[The Age of the Reformation by Preserved Smith]@TWC D-Link bookThe Age of the Reformation CHAPTER I 732/1552
The Reformers, popular with the middle and with part of the upper classes, needed only to win English support to make themselves perfectly secure.
The difficulty in this course lay in Queen Elizabeth's natural dislike of Knox on account of his _First Blast of the Trumpet against the Monstrous Regiment of Women_.
In this war-whoop, aimed against the Marys of England and Scotland, Knox had argued that "to promote a woman to bear rule, superiority, dominion or empire above any realm is repugnant to nature, contrary to God, and, finally, it is the subversion of good order and of all equity and justice." The author felt not a little embarrassment when a Protestant woman ascended the throne of England and he needed her help.
But to save his soul he "that never feared nor flattered any flesh" could not admit that he was in the wrong, nor take back aught that he had said.

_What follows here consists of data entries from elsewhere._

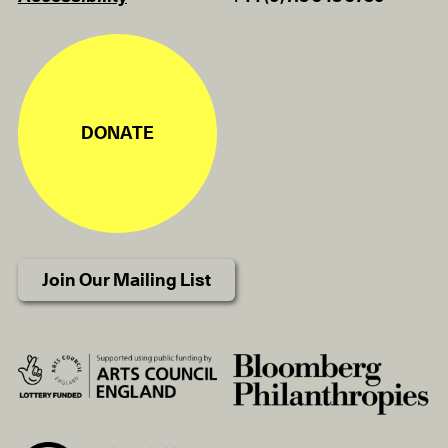
DONATE
Join Our Mailing List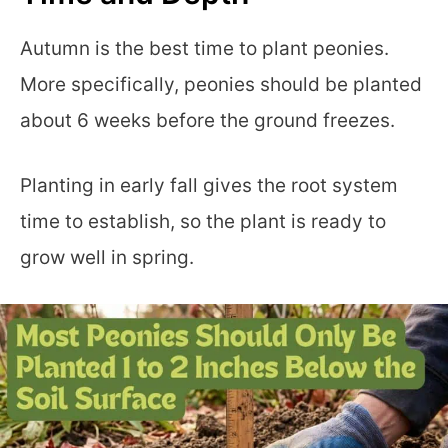
Autumn is the best time to plant peonies.
More specifically, peonies should be planted
about 6 weeks before the ground freezes.
Planting in early fall gives the root system
time to establish, so the plant is ready to
grow well in spring.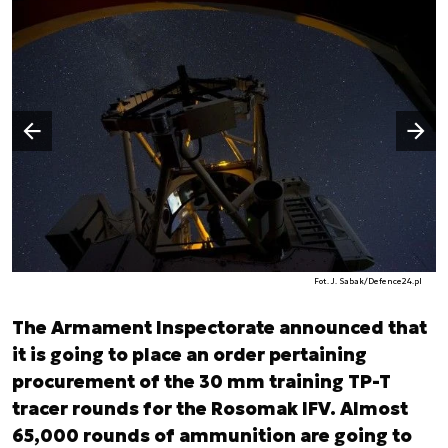
Następny slajd
Poprzedni slajd
Fot. J. Sabak/Defence24.pl
The Armament Inspectorate announced that
it is going to place an order pertaining
procurement of the 30 mm training TP-T
tracer rounds for the Rosomak IFV. Almost
65,000 rounds of ammunition are going to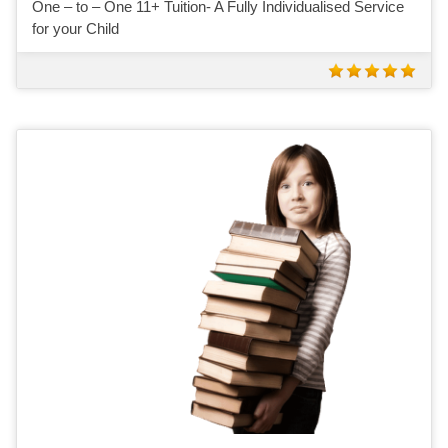
One – to – One 11+ Tuition- A Fully Individualised Service
for your Child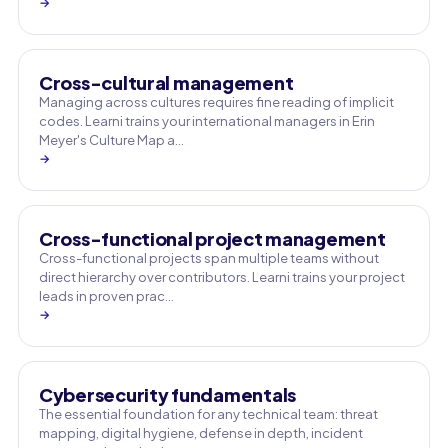
→
Cross-cultural management
Managing across cultures requires fine reading of implicit
codes. Learni trains your international managers in Erin
Meyer's Culture Map a…
→
Cross-functional project management
Cross-functional projects span multiple teams without
direct hierarchy over contributors. Learni trains your project
leads in proven prac…
→
Cybersecurity fundamentals
The essential foundation for any technical team: threat
mapping, digital hygiene, defense in depth, incident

He seems to have acted on Barry Lyndon's maxim that "a gentleman fights but never apologizes." When he wrote Elizabeth, [Sidenote: July 20, 1559] all he would say was that he was not her enemy and had never offended her or her realm maliciously or of purpose.
He seasoned this attempt at reconciliation by adding a stinging rebuke to the proud young queen for having "declined from God and bowed to idolatry," during her sister's reign, for fear of her life. But the advantages of union outweighed such minor considerations as bad manners, and early in 1560 a league was formed between England and the Lords of the Congregation.